In the old days, the parties were more like clubs, each with a full range of ideologies represented in their membership. When Eisenhower’s name came up for president before the 1952 elections, he could have run comfortably in either party. Sure, the Republicans were a wealthier club and tended to think kindly of big business and leather furniture. Democrats were always a little more scruffy.
”I’ve never been a member of any organized political party,” Will Rogers said. ”I’m a Democrat.”
The current trend, however, is to understand the parties as standing for ideologies.
But what those ideologies are has been harder to pinpoint. After all, the people calling themselves conservatives are no longer for conserving anything. Conservatives used to believe in the status quo; liberals wanted change.
Nowadays, the conservatives are calling for a radical agenda. That is what they used to accuse liberals of wanting.
The problem is that we have defined the two points of view wrongly. They are not merely conservative vs. liberal. In fact, the specific ”litmus test” issues raised by them are fairly recent. Those issues — welfare reform, reduced taxes and prayer in school on the so-called ”conservative” side and gender equity, racial equality and food labeling on the liberal side — are not beliefs held in a vacuum, but represent a deeper difference in how the two sides understand the world.
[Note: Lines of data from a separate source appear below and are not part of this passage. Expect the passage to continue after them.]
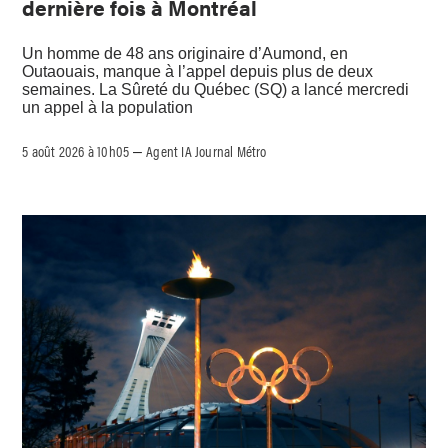
dernière fois à Montréal
Un homme de 48 ans originaire d’Aumond, en
Outaouais, manque à l’appel depuis plus de deux
semaines. La Sûreté du Québec (SQ) a lancé mercredi
un appel à la population
5 août 2026 à 10h05
Agent IA Journal Métro
–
Underneath the specific issues there are deeper tendencies: Government redress of social inequity and regulation of powerful entities to protect the consumer and environment on the one side and smaller government and individual responsibility on the other.
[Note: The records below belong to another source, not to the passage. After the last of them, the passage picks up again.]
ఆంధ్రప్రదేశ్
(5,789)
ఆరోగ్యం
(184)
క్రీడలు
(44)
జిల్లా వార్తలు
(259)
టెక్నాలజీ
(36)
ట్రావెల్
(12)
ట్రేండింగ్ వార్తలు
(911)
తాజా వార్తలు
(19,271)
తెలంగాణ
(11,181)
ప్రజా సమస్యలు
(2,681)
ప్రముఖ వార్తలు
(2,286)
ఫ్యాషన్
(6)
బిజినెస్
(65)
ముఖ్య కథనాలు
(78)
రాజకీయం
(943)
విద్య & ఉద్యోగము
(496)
Those competing world views can best be understood as the view of the lions and that of the lambs.
The lions are in charge of their lives. They do what they want when they want to do it. Food is there for the taking and they are king of all they survey. It is hardly surprising they value initiative.
Lions start businesses and create jobs; they provide leadership.
Ah, but the lambs flock together helplessly, blown about by fortune and foul winds. And they have a worrisome likelihood of becoming someone’s bowl of Cheerios. Initiative doesn’t have much to do with it.
In reality, the world is made up of both lambs and lions, and a sound public policy needs to accept this duality. The problems and arguments arise because Republicans create policy based on their belief that everyone is a lion. Democrats make policy believing that everyone is a lamb.
Neither will make lasting, effective policy beginning from such partial visions of human nature.
You can see the reality of the metaphor in the culture of victimhood that pervades Democratic constituency.
”I can’t succeed because X won’t let me.” Let X stand for white males, poverty, lack of self-esteem, or any of a host of bogeymen.
In each, the victim remains passive, a lamb bleating helplessly.
As for the Republicans, their rhetoric is largely a holdover from Victorian Horatio Alger books, where to be poor is to be lazy, and anyone with gumption can become a millionaire and smoke large, smelly cigars.
Neither world view alone is sufficient and true.
Lions recognize that ”empowerment” doesn’t come from committees, it comes from within. Lambs recognize that if the lion is allowed to have his way, someone will get hurt.
So Republicans hate any law that holds personal initiative in check, even when that initiative may pollute our air or enslave our populace.
And Democrats hate any law that fails to protect the helpless, even when the helpless may not need protecting.
One irony is that although most Republican movers and shakers are in fact lions, many of their constituents are helpless lambs who feel powerful by proxy, growing puff-cheeked in the fantasy of individual freedom and power.
Look at any Klan meeting in the South or any militia in Idaho and you will see a flock of losers strutting their stuff.
Concomitantly, although Democrats act as if everyone were a lamb, the party leadership is almost wholly made up of lions. At some level, they must recognize this disparity.
Nancy Pelosi doesn’t need welfare.
A lot of vitriol is thrown in the mistaken belief that Republicans or Democrats are the Great Satan who either oppresses the little guy or constrains our initiative.
As English poet William Blake would have it, “One law for the lion and the ox is oppression.”
In fact, the balance of carnivore and herbivore is a sign of ecological health.
Without a certain amount of regulation, we would have no air to breathe and no water to drink. With no regulation, what you get is Bhopal, Minimata and Chernobyl.
But too much regulation and you get a nation of faceless bureaucrats.
It is the nature of politics, as that of animals, to find its balance precariously and fitfully.